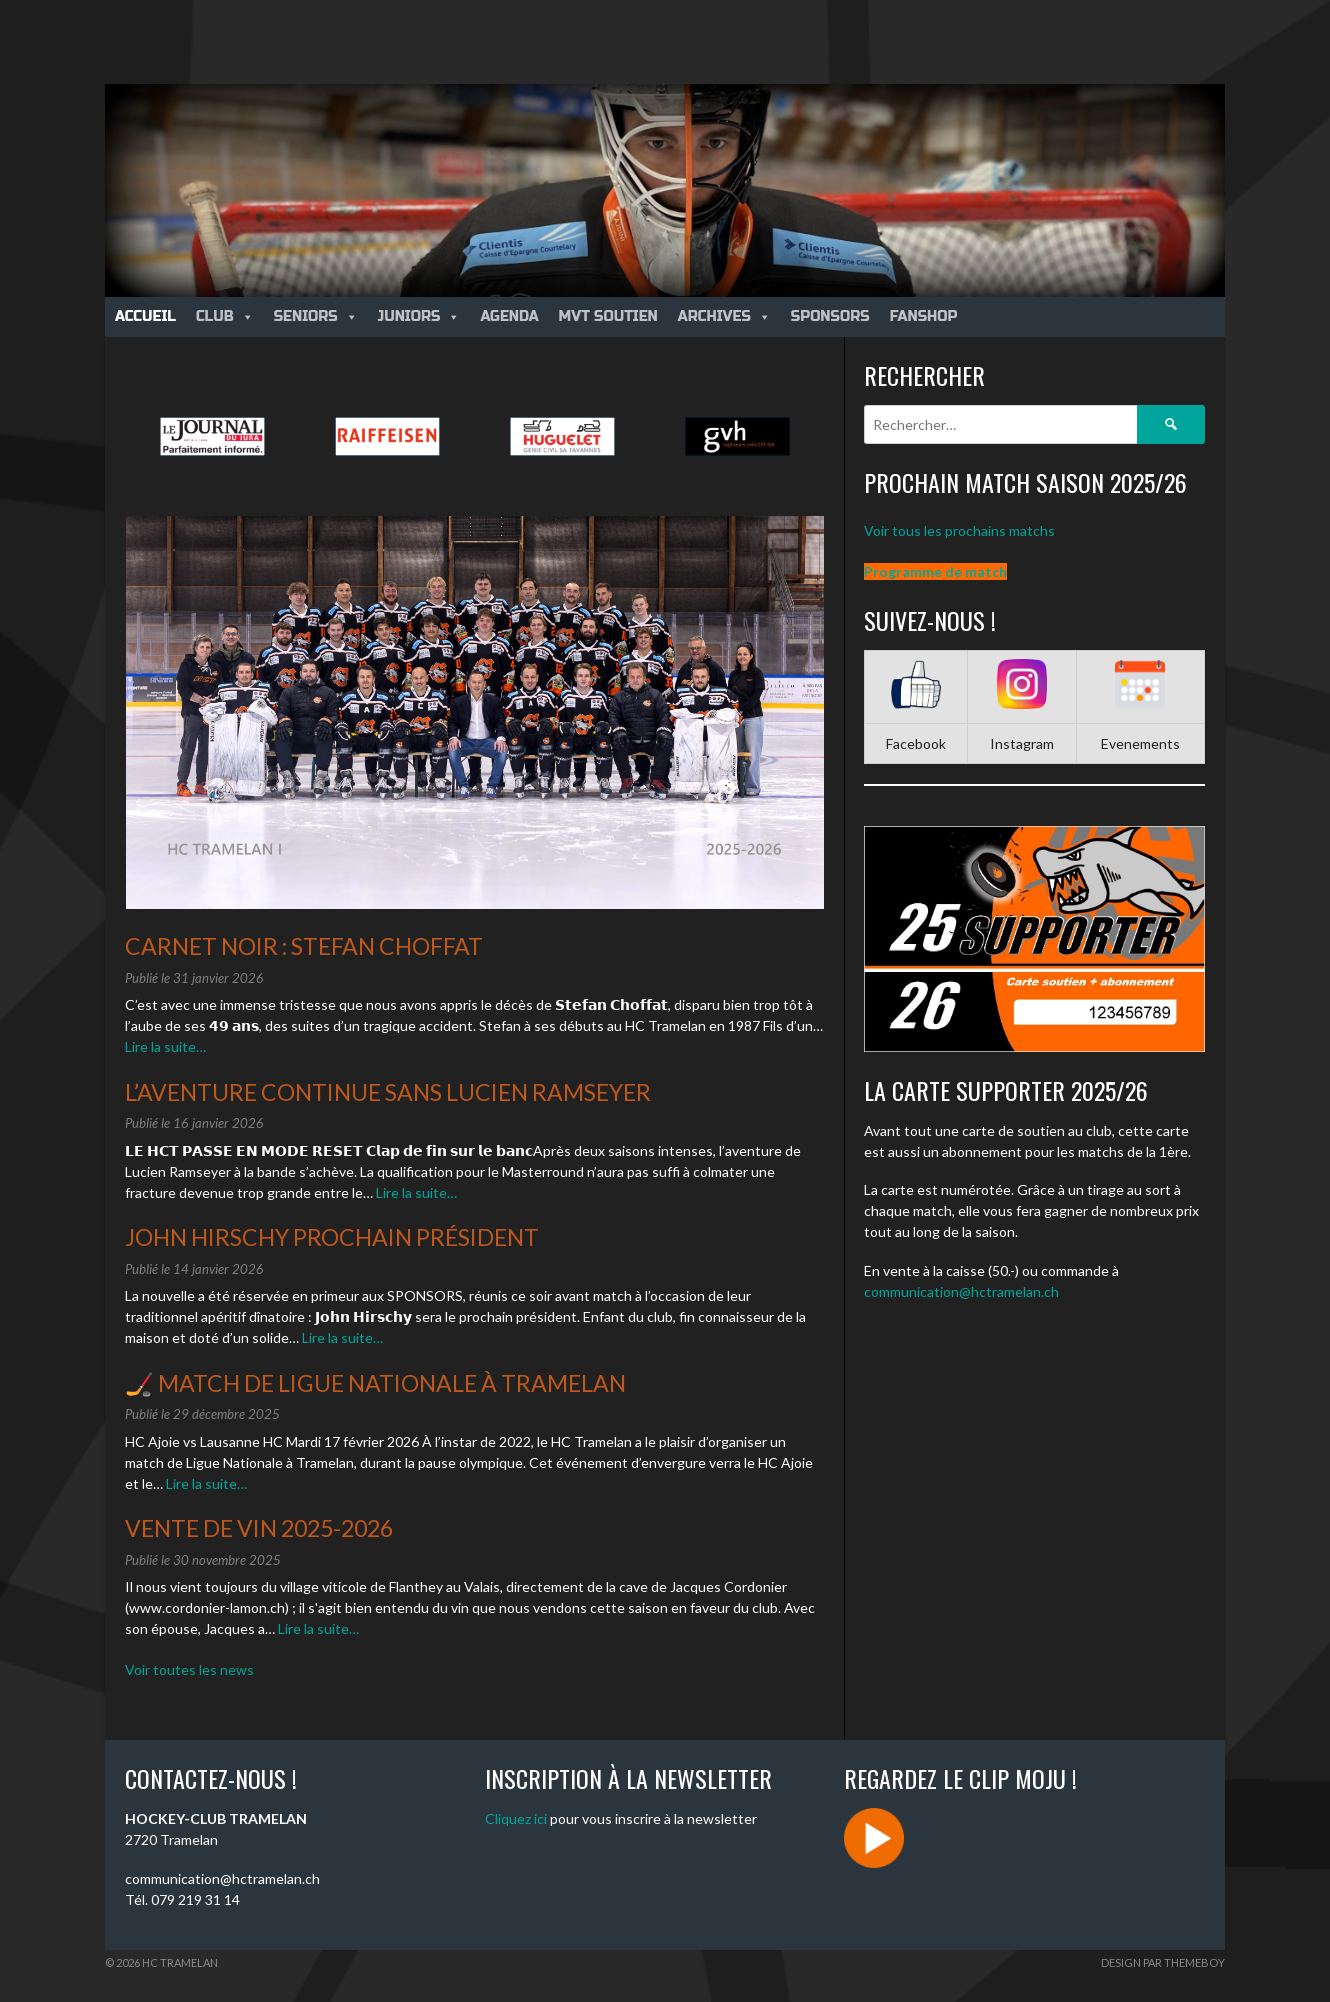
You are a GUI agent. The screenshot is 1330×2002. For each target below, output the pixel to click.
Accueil (145, 316)
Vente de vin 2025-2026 (259, 1528)
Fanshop (924, 316)
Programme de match (935, 571)
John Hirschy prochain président (332, 1237)
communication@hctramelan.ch (961, 1291)
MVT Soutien (608, 316)
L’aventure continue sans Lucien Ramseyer (388, 1092)
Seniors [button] (316, 316)
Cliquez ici (516, 1818)
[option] (212, 437)
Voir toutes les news (189, 1669)
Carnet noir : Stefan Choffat (304, 946)
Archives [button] (724, 316)
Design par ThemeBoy (1163, 1962)
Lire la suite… (165, 1046)
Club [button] (225, 316)
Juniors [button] (419, 316)
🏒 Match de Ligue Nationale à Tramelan (375, 1383)
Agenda (509, 316)
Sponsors (830, 316)
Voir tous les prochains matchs (959, 530)
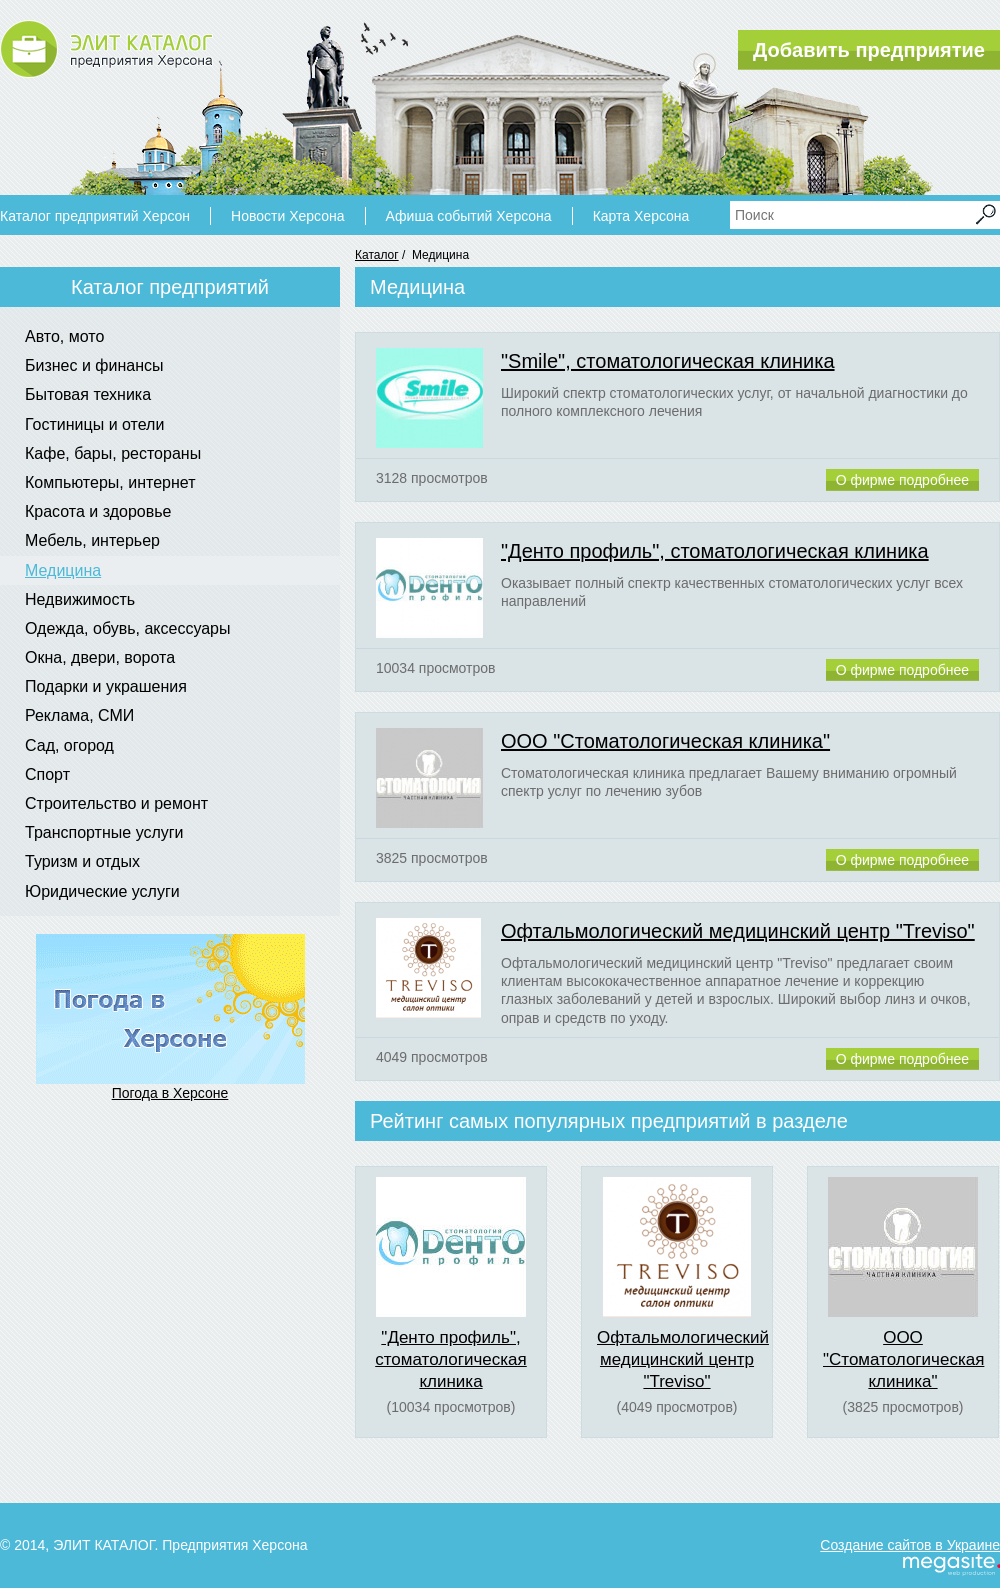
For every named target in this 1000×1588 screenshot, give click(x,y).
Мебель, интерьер (92, 540)
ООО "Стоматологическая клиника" (665, 741)
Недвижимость (80, 599)
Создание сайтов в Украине (910, 1545)
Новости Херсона (287, 216)
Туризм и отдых (82, 861)
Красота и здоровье (98, 511)
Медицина (63, 570)
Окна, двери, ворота (100, 657)
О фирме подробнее (902, 480)
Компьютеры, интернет (110, 482)
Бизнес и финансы (94, 365)
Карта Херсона (641, 216)
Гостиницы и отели (94, 424)
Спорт (47, 774)
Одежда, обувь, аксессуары (128, 628)
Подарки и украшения (106, 686)
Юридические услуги (102, 891)
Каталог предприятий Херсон (95, 216)
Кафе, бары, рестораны (113, 453)
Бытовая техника (88, 394)
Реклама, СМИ (79, 715)
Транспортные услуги (104, 832)
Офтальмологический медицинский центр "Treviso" (738, 931)
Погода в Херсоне (170, 1093)
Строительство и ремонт (116, 803)
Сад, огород (69, 745)
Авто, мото (64, 336)
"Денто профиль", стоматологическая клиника (715, 551)
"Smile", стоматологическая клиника (668, 361)
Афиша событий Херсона (469, 216)
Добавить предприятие (869, 50)
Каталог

Task prompt ::
Please write out the entire listing above exactly, but leave the pictures out.

Written response ::
You are a GUI agent. The screenshot is 1330×2002. For each target below, output the pixel to click.
Accueil (145, 316)
Vente de vin 2025-2026 (259, 1528)
Fanshop (924, 316)
Programme de match (935, 571)
John Hirschy prochain président (332, 1237)
communication@hctramelan.ch (961, 1291)
MVT Soutien (608, 316)
L’aventure continue sans Lucien Ramseyer (388, 1092)
Seniors [button] (316, 316)
Cliquez ici (516, 1818)
[option] (212, 437)
Voir toutes les news (189, 1669)
Carnet noir : Stefan Choffat (304, 946)
Archives [button] (724, 316)
Design par ThemeBoy (1163, 1962)
Lire la suite… (165, 1046)
Club [button] (225, 316)
Juniors [button] (419, 316)
🏒 Match de Ligue Nationale à Tramelan (375, 1383)
Agenda (509, 316)
Sponsors (830, 316)
Voir tous les prochains matchs (959, 530)
For every named target in this 1000×1588 screenshot, give click(x,y).
Мебель, интерьер (92, 540)
ООО "Стоматологическая клиника" (665, 741)
Недвижимость (80, 599)
Создание сайтов в Украине (910, 1545)
Новости Херсона (287, 216)
Туризм и отдых (82, 861)
Красота и здоровье (98, 511)
Медицина (63, 570)
Окна, двери, ворота (100, 657)
О фирме подробнее (902, 480)
Компьютеры, интернет (110, 482)
Бизнес и финансы (94, 365)
Карта Херсона (641, 216)
Гостиницы и отели (94, 424)
Спорт (47, 774)
Одежда, обувь, аксессуары (128, 628)
Подарки и украшения (106, 686)
Юридические услуги (102, 891)
Каталог предприятий Херсон (95, 216)
Кафе, бары, рестораны (113, 453)
Бытовая техника (88, 394)
Реклама, СМИ (79, 715)
Транспортные услуги (104, 832)
Офтальмологический медицинский центр "Treviso" (738, 931)
Погода в Херсоне (170, 1093)
Строительство и ремонт (116, 803)
Сад, огород (69, 745)
Авто, мото (64, 336)
"Денто профиль", стоматологическая клиника (715, 551)
"Smile", стоматологическая клиника (668, 361)
Афиша событий Херсона (469, 216)
Добавить предприятие (869, 50)
Каталог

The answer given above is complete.